Naturellement, il n’en n’est rien, n’est pas Einstein qui veut, et les observations suivantes s’appliquent à l’apprentissage de toute discipline, il convient de les rappeler :
– Il existe des différences individuelles ; on ne progresse pas de la même façon ni à la même vitesse, et on rencontre ses propres limites cognitives ;
– Il faut vaincre ses propres résistances au changement, et c’est une donnée capitale pour apprendre ;
– Il faut être sérieux, appliqué, travailleur, investir du temps.
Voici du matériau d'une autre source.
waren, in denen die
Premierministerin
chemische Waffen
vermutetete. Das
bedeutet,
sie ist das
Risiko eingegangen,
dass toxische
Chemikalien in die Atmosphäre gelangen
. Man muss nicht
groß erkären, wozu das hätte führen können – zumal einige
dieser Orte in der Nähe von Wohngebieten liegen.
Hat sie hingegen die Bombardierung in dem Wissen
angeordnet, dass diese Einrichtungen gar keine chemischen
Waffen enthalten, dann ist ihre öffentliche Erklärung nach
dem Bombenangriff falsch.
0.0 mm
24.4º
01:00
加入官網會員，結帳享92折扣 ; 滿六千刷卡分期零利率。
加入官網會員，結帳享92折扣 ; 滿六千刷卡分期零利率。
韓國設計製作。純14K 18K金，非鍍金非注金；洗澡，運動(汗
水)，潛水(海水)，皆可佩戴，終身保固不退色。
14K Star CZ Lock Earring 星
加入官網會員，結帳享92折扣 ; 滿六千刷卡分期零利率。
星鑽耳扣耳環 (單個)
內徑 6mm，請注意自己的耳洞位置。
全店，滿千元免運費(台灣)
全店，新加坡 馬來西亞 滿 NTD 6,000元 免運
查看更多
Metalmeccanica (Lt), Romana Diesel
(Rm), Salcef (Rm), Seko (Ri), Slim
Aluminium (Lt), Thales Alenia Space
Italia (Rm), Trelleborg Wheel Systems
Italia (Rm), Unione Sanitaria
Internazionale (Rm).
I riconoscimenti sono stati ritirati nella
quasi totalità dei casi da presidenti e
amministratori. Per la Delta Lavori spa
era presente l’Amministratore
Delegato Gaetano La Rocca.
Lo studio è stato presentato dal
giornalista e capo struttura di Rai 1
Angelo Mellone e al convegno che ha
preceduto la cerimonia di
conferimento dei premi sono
Le travail est la seule « solution miracle » ;
– Il ne faut pas aborder cette discipline n’importe comment ;
– Il faut maîtriser le langage (vocabulaire, syntaxe) ;
– Il est préférable d’avoir une bonne culture générale ;
– Il faut savoir personnaliser l’enseignement reçu, prendre de la distance ;
– Il faut apprendre des disciplines connexes.
En prenant en compte ces limites (non exhaustives), on peut aisément les repousser, et alors les Critical Thinking Skills pourront révéler leur pleine puissance. Encore faut-il trouver une bonne formation.